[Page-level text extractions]
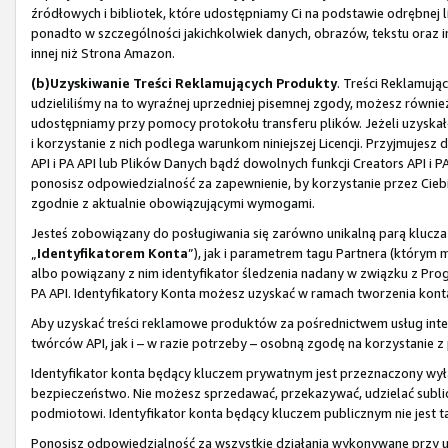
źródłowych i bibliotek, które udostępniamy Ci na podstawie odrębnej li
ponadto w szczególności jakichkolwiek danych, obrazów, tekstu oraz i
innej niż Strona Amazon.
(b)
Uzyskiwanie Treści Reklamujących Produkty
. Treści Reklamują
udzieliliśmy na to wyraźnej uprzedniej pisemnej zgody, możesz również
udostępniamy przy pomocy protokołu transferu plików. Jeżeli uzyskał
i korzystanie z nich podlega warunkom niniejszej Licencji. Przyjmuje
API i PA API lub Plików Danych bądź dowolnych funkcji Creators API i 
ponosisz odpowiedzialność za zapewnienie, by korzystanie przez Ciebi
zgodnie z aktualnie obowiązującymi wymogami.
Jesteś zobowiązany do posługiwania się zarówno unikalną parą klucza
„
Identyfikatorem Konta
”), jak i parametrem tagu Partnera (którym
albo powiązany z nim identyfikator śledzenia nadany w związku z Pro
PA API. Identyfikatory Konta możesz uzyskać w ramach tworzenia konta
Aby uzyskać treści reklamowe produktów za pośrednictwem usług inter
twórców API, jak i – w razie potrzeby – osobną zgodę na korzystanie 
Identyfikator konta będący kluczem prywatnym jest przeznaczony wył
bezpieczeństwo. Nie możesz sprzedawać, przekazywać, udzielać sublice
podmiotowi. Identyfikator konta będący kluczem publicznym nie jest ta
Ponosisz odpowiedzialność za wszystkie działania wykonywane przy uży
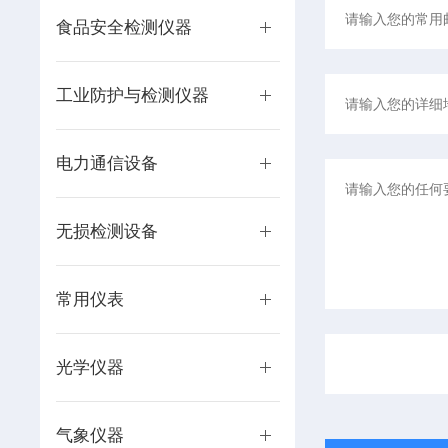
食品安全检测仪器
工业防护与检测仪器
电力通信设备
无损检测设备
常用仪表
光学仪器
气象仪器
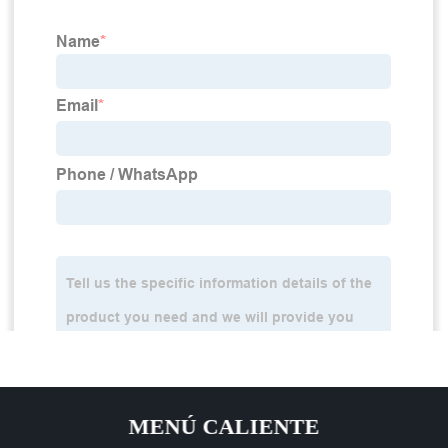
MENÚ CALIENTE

Exercise » For this exercise, please output exactly the lines above starting at the line with "i korzystanie z" and ending at the line with "twórców API, jak", ends included.

Result of this exercise »
i korzystanie z nich podlega warunkom niniejszej Licencji. Przyjmuje
API i PA API lub Plików Danych bądź dowolnych funkcji Creators API i 
ponosisz odpowiedzialność za zapewnienie, by korzystanie przez Ciebi
zgodnie z aktualnie obowiązującymi wymogami.
Jesteś zobowiązany do posługiwania się zarówno unikalną parą klucza
„
Identyfikatorem Konta
”), jak i parametrem tagu Partnera (którym
albo powiązany z nim identyfikator śledzenia nadany w związku z Pro
PA API. Identyfikatory Konta możesz uzyskać w ramach tworzenia konta
Aby uzyskać treści reklamowe produktów za pośrednictwem usług inter
twórców API, jak i – w razie potrzeby – osobną zgodę na korzystanie 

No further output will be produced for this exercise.